Re: [PATCH 3/3] High-res-timers part 3 (posix to hrposix) take 20

Andrew Morton (akpm@digeo.com)
Tue, 10 Dec 2002 01:24:33 -0800


george anzinger wrote:
>
> ...
> > radix-trees do not currently have a "find next empty slot from this
> > offset" function but that is quite straightforward. Not quite
> > as fast, unless an occupancy bitmap is added to the radix-tree
> > node. That's something whcih I have done before - in fact it was
> > an array of occupancy maps so I could do an efficient in-order
> > gang lookup of "all dirty pages from this offset" and "all locked
> > pages from this offset". It was before its time, and mouldered.
>
> Gosh, I think this is what I have. Is it already in the
> kernel tree somewhere? Oh, I found it. I will look at
> this, tomorrow...
>

A simple way of doing the "find an empty slot" is to descend the
tree, following the trail of nodes which have `count < 64' until
you hit the bottom. At each node you'll need to walk the slots[]
array to locate the first empty one.

That's quite a few cache misses. It can be optimised by adding
a 64-bit DECLARE_BITMAP to struct radix_tree_node. This actually
obsoletes `count', because you can just replace the test for
zero count with a test for `all 64 bits are zero'.

Such a search would be an extension to or variant of radix_tree_gang_lookup.
Something like the (old, untested) code below.

But it's a big job. First thing to do is to write a userspace
test harness for the radix-tree code.
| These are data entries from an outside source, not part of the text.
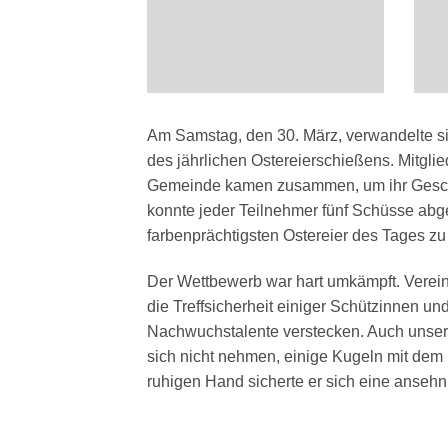
Am Samstag, den 30. März, verwandelte s
des jährlichen Ostereierschießens. Mitgl
Gemeinde kamen zusammen, um ihr Geschi
konnte jeder Teilnehmer fünf Schüsse abge
farbenprächtigsten Ostereier des Tages zu
Der Wettbewerb war hart umkämpft. Verei
die Treffsicherheit einiger Schützinnen u
Nachwuchstalente verstecken. Auch unser B
sich nicht nehmen, einige Kugeln mit dem
ruhigen Hand sicherte er sich eine ansehn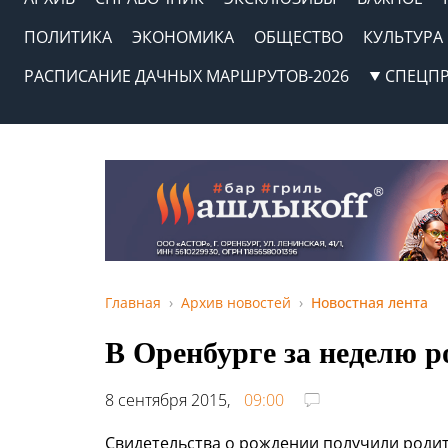
ПОЛИТИКА
ЭКОНОМИКА
ОБЩЕСТВО
КУЛЬТУРА
РАСПИСАНИЕ ДАЧНЫХ МАРШРУТОВ-2026
СПЕЦП
Главная
Архив новостей
Новостная лента
В Оренбурге за неделю р
8 сентября 2015,
09:00
Свидетельства о рождении получили родит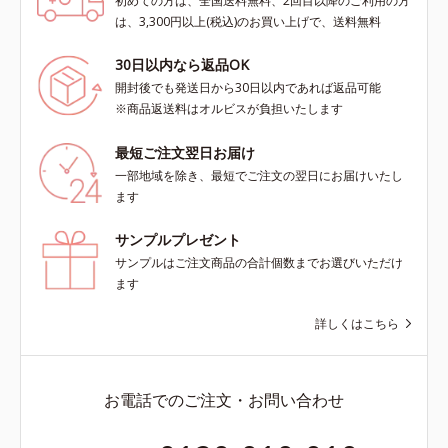
初めての方は、全国送料無料、2回目以降のご利用の方
は、3,300円以上(税込)のお買い上げで、送料無料
30日以内なら返品OK
開封後でも発送日から30日以内であれば返品可能
※商品返送料はオルビスが負担いたします
最短ご注文翌日お届け
一部地域を除き、最短でご注文の翌日にお届けいたし
ます
サンプルプレゼント
サンプルはご注文商品の合計個数までお選びいただけ
ます
詳しくはこちら
お電話でのご注文・お問い合わせ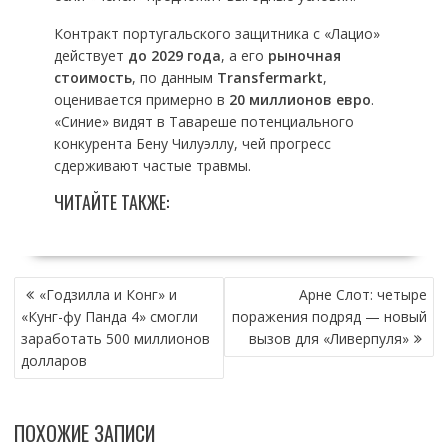
Контракт португальского защитника с «Лацио»
действует
до 2029 года
, а его
рыночная
стоимость
, по данным
Transfermarkt
,
оценивается примерно в
20 миллионов евро
.
«Синие» видят в Тавареше потенциального
конкурента Бену Чилуэллу, чей прогресс
сдерживают частые травмы.
ЧИТАЙТЕ ТАКЖЕ:
НАВИГАЦИЯ
«Годзилла и Конг» и
Арне Слот: четыре
ПО
«Кунг-фу Панда 4» смогли
поражения подряд — новый
ЗАПИСЯМ
заработать 500 миллионов
вызов для «Ливерпуля»
долларов
ПОХОЖИЕ ЗАПИСИ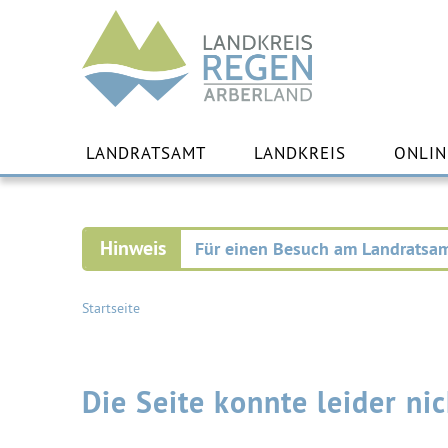
Landkreis
Regen
Zu
Inha
LANDRATSAMT
LANDKREIS
ONLIN
spr
Für einen Besuch am Landratsam
Startseite
Die Seite konnte leider n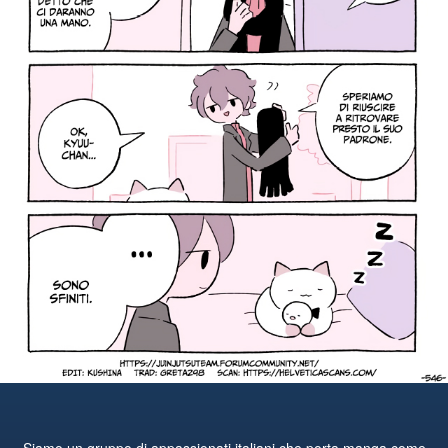
Siamo un gruppo di appassionati italiani che porta manga come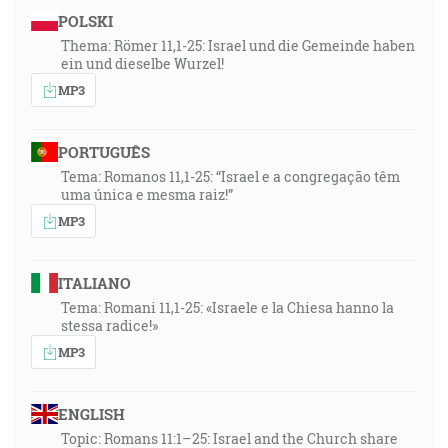
POLSKI
Thema: Römer 11,1-25: Israel und die Gemeinde haben
ein und dieselbe Wurzel!
MP3
PORTUGUÊS
Tema: Romanos 11,1-25: “Israel e a congregação têm
uma única e mesma raiz!”
MP3
ITALIANO
Tema: Romani 11,1-25: «Israele e la Chiesa hanno la
stessa radice!»
MP3
ENGLISH
Topic: Romans 11:1–25: Israel and the Church share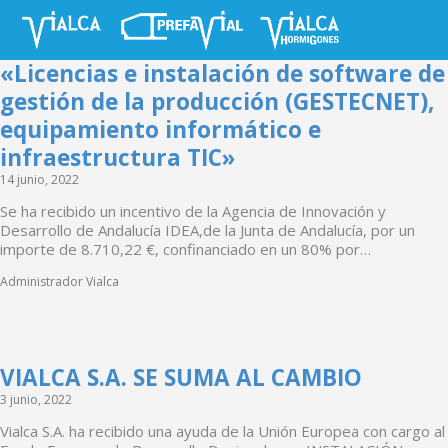
«Licencias e instalación de software de
gestión de la producción (GESTECNET),
equipamiento informático e
infraestructura TIC»
14 junio, 2022
Se ha recibido un incentivo de la Agencia de Innovación y
Desarrollo de Andalucía IDEA,de la Junta de Andalucía, por un
importe de 8.710,22 €, confinanciado en un 80% por…
Administrador Vialca
VIALCA S.A. SE SUMA AL CAMBIO
3 junio, 2022
Vialca S.A. ha recibido una ayuda de la Unión Europea con cargo al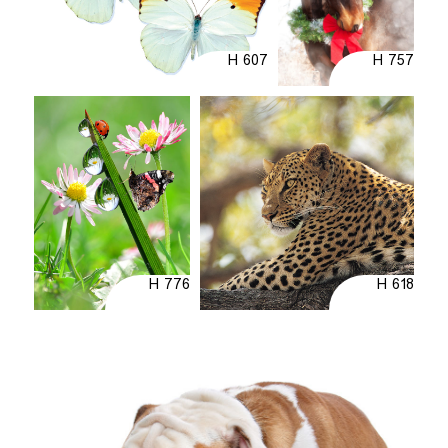
H 607
H 757
H 776
H 618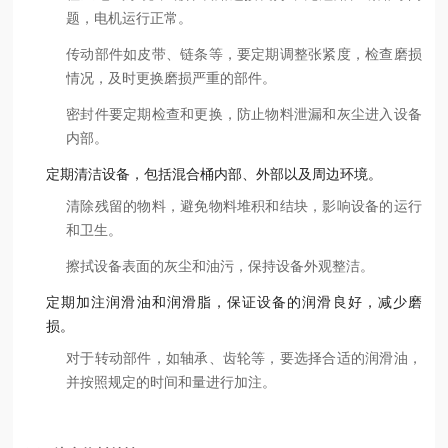
题，电机运行正常。
传动部件如皮带、链条等，要定期调整张紧度，检查磨损
情况，及时更换磨损严重的部件。
密封件要定期检查和更换，防止物料泄漏和灰尘进入设备
内部。
定期清洁设备，包括混合桶内部、外部以及周边环境。
清除残留的物料，避免物料堆积和结块，影响设备的运行
和卫生。
擦拭设备表面的灰尘和油污，保持设备外观整洁。
定期加注润滑油和润滑脂，保证设备的润滑良好，减少磨
损。
对于转动部件，如轴承、齿轮等，要选择合适的润滑油，
并按照规定的时间和量进行加注。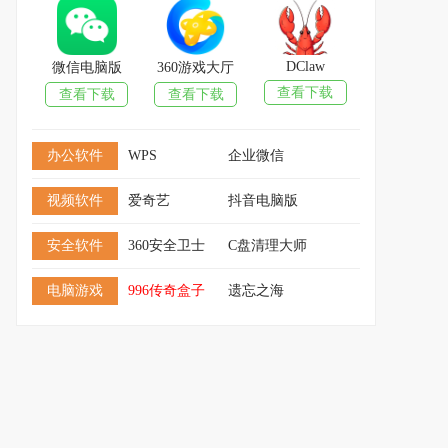
DClaw
微信电脑版
360游戏大厅
查看下载
查看下载
查看下载
办公软件
WPS
企业微信
视频软件
爱奇艺
抖音电脑版
安全软件
360安全卫士
C盘清理大师
电脑游戏
996传奇盒子
遗忘之海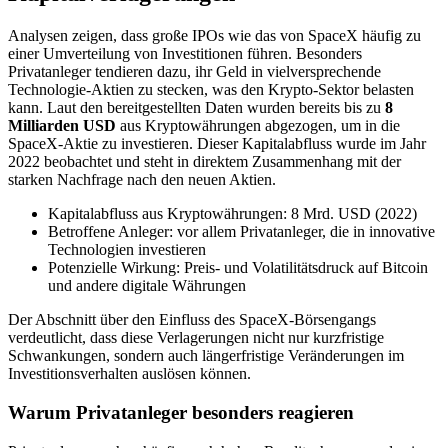
Analysen zeigen, dass große IPOs wie das von SpaceX häufig zu
einer Umverteilung von Investitionen führen. Besonders
Privatanleger tendieren dazu, ihr Geld in vielversprechende
Technologie-Aktien zu stecken, was den Krypto-Sektor belasten
kann. Laut den bereitgestellten Daten wurden bereits bis zu
8
Milliarden USD
aus Kryptowährungen abgezogen, um in die
SpaceX-Aktie zu investieren. Dieser Kapitalabfluss wurde im Jahr
2022 beobachtet und steht in direktem Zusammenhang mit der
starken Nachfrage nach den neuen Aktien.
Kapitalabfluss aus Kryptowährungen: 8 Mrd. USD (2022)
Betroffene Anleger: vor allem Privatanleger, die in innovative
Technologien investieren
Potenzielle Wirkung: Preis- und Volatilitätsdruck auf Bitcoin
und andere digitale Währungen
Der Abschnitt über den Einfluss des SpaceX-Börsengangs
verdeutlicht, dass diese Verlagerungen nicht nur kurzfristige
Schwankungen, sondern auch längerfristige Veränderungen im
Investitionsverhalten auslösen können.
Warum Privatanleger besonders reagieren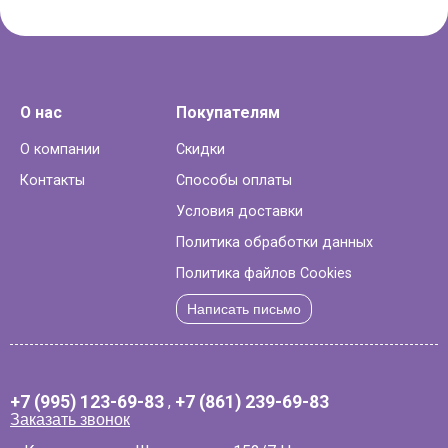
О нас
Покупателям
О компании
Скидки
Контакты
Способы оплаты
Условия доставки
Политика обработки данных
Политика файлов Cookies
Написать письмо
+7 (995) 123-69-83
,
+7 (861) 239-69-83
Заказать звонок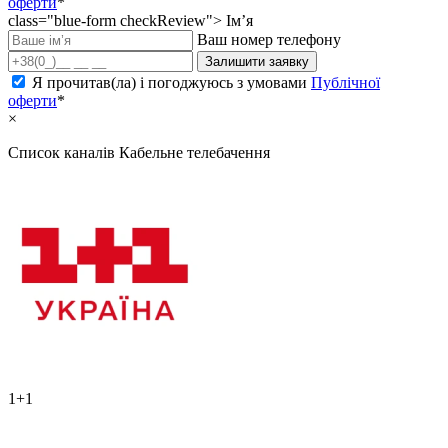
оферти
*
class="blue-form checkReview">
Ім’я
Ваш номер телефону
Залишити заявку
Я прочитав(ла) і погоджуюсь з умовами
Публічної
оферти
*
×
Список каналів
Кабельне телебачення
1+1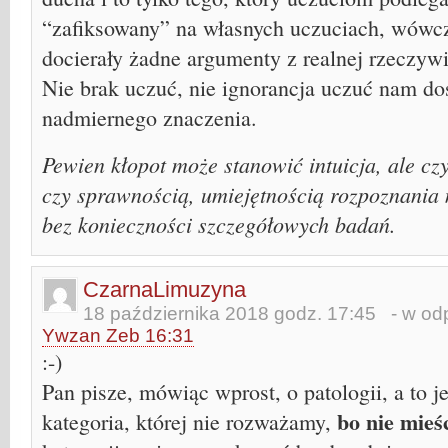
“zafiksowany” na własnych uczuciach, wówcz
docierały żadne argumenty z realnej rzeczywi
Nie brak uczuć, nie ignorancja uczuć nam do
nadmiernego znaczenia.
Pewien kłopot może stanowić intuicja, ale czy
czy sprawnością, umiejętnością rozpoznania 
bez konieczności szczegółowych badań.
CzarnaLimuzyna
18 października 2018 godz. 17:45
- w odp
Ywzan Zeb 16:31
:-)
Pan pisze, mówiąc wprost, o patologii, a to je
bo nie mieś
kategoria, której nie rozważamy,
That's something I need to
do anyway, because radix_tree_gang_lookup fails for offests beyond
the 8TB mark, and it's such a pita fixing that stuff in-kernel.

Good luck ;)

include/linux/radix-tree.h | 11 ++
lib/radix-tree.c | 209 ++++++++++++++++++++++++++++++++++++++-------
2 files changed, 191 insertions(+), 29 deletions(-)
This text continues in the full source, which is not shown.